A leaked letter obtained by the BBC detailed the proposal by the troika, which included other plans such as introducing a single rate statutory minimum wage, reducing regulatory burdens, creating flexible working schedules and eliminating restrictions on the minimum and maximum time between morning and afternoon shifts.
The BBC noted that the moves would “liberalise the labour market,” while MarketWatch added that Greek firms would still be able to comply with EU labour rules, which includes a directive that forbids workers from averaging more than 48 hours per week over a four-month period, even after the proposal was implemented.
Additionally, The Guardian also claimed that the troika had called for Greece’s national labour inspectorate to be radically reformed and put under European supervision.

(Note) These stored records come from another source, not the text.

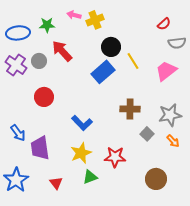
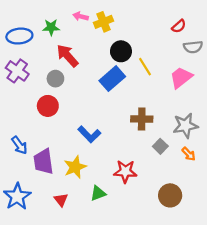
gray circle: (39, 61) -> (55, 79), moved
yellow star: (81, 153) -> (75, 167), moved

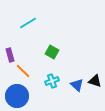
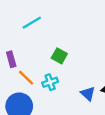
cyan cross: (52, 81) -> (50, 82), moved

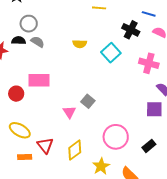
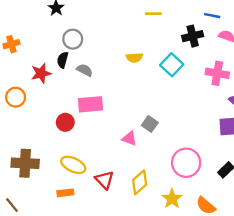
black cross: (131, 30) -> (193, 36), turned -36
black semicircle: (19, 40) -> (63, 60), turned -72
gray semicircle: (38, 42) -> (85, 70), moved
pink triangle: (69, 112) -> (129, 139), turned -32
orange rectangle: (25, 157) -> (65, 193), moved

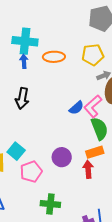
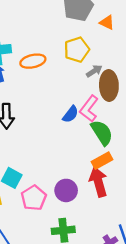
purple circle: (62, 157) -> (66, 190), moved
red arrow: (88, 169) -> (98, 182), size x1.4

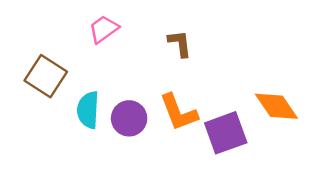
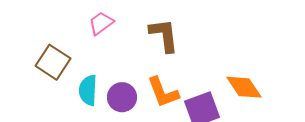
brown L-shape: (180, 43) -> (164, 35), size x1.5

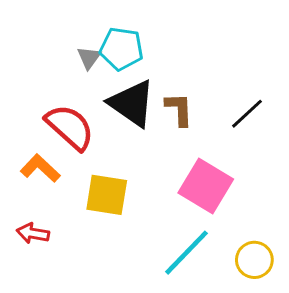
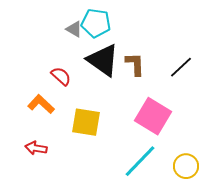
gray triangle: (89, 58) -> (74, 29), turned -36
red semicircle: (70, 127) -> (61, 76), size x0.6

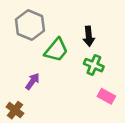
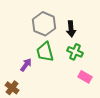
gray hexagon: (30, 25) -> (44, 24), moved
green trapezoid: (56, 50) -> (45, 52), moved, turned 125

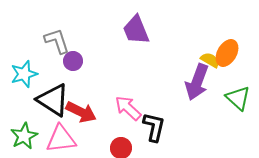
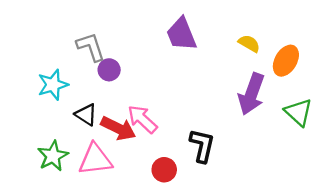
yellow semicircle: (210, 60) -> (249, 43), moved
black triangle: (53, 100) -> (86, 115), size x0.6
pink arrow: (128, 108) -> (142, 119), moved

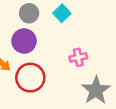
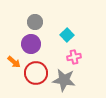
cyan square: (62, 13) -> (67, 35), moved
gray star: (96, 90) -> (64, 80), moved, turned -30

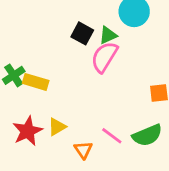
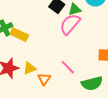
pink line: (112, 136) -> (68, 67), moved
orange triangle: (83, 150) -> (44, 79), moved

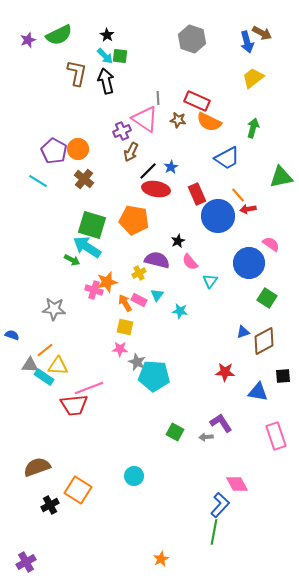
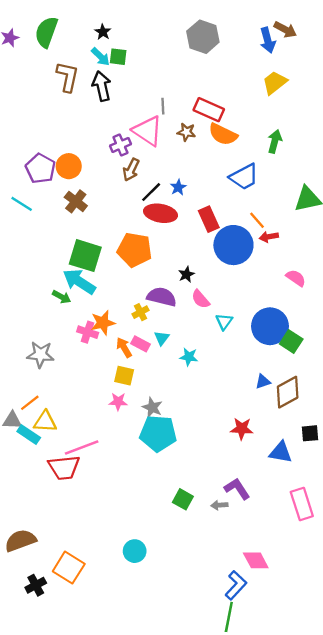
green semicircle: (59, 35) -> (46, 32), turned 136
blue circle: (249, 263) -> (270, 326), moved
gray star: (137, 362) -> (152, 407), moved

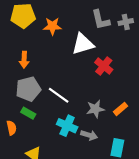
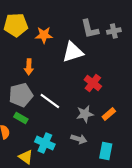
orange arrow: (24, 60) -> (29, 67), moved
red cross: (104, 66) -> (93, 83), moved
cyan cross: (67, 126) -> (45, 143), moved

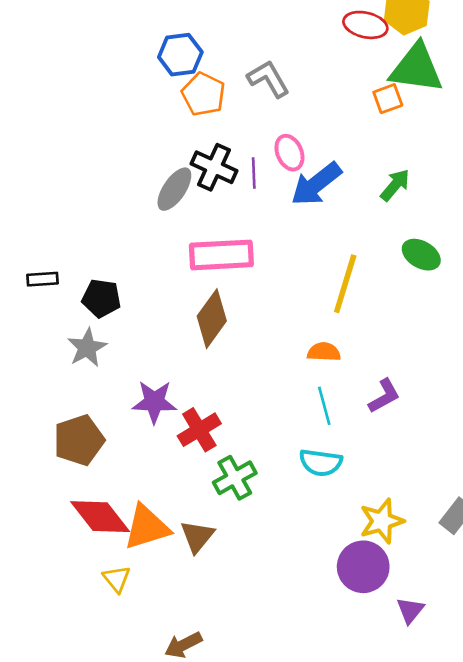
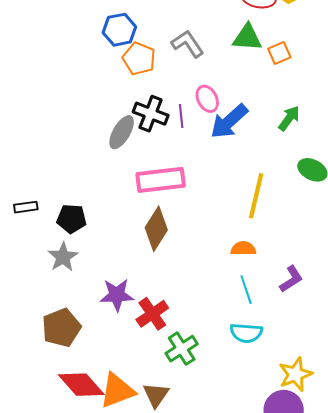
green triangle: (416, 68) -> (247, 38), moved, size x0.7

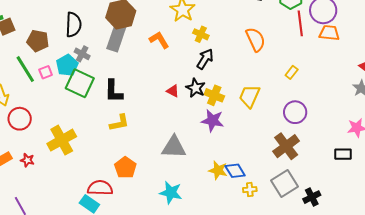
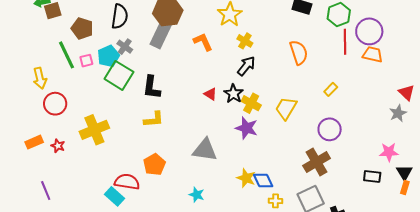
cyan star: (171, 193) -> (197, 195), size x0.7

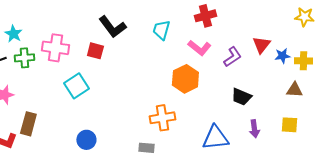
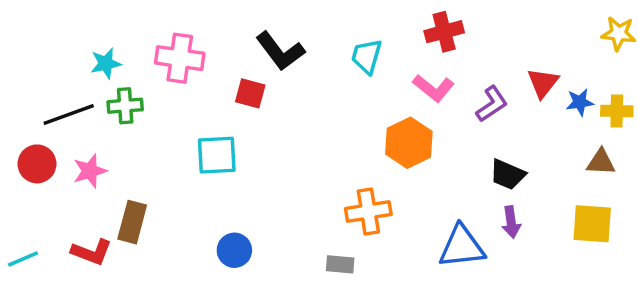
cyan star: (13, 34) -> (106, 63), turned 30
pink cross: (55, 48) -> (180, 58), moved
cyan square: (76, 86) -> (217, 155), turned 30
yellow square: (289, 125) -> (592, 224), size x1.4
purple arrow: (254, 129) -> (511, 222), moved

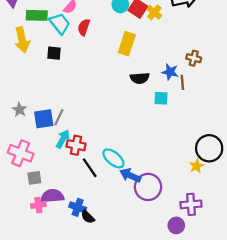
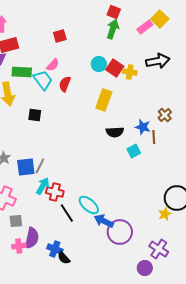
yellow cross: (154, 12) -> (130, 72), turned -32
black square: (54, 53) -> (35, 115), moved
brown cross: (194, 58) -> (165, 115), turned 32
cyan square: (161, 98) -> (134, 151), turned -32
purple semicircle: (52, 196) -> (32, 238), turned 105
purple cross: (191, 204) -> (159, 249), turned 36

In an interview with CNN on Wednesday, Greek economist Yanis Varoufakis however felt that the troika's diagnosis of Greece’s labour market was "utterly erroneous", but admitted that the message would be welcome by other eurozone electorates.
Varoufakis, a professor of economics at Athens University, added to Sky News that an extended working week "would not make any difference whatsoever" if it was introduced.
"Greece is an economy in depression – labour costs are very low, but what is even lower is demand for products.”
"Employers do not employ people simply because they fear there will not be any demand for their products… And the more they hear that wages will be going down in real terms, the more they fear that there won't be demand to make the world go round for them."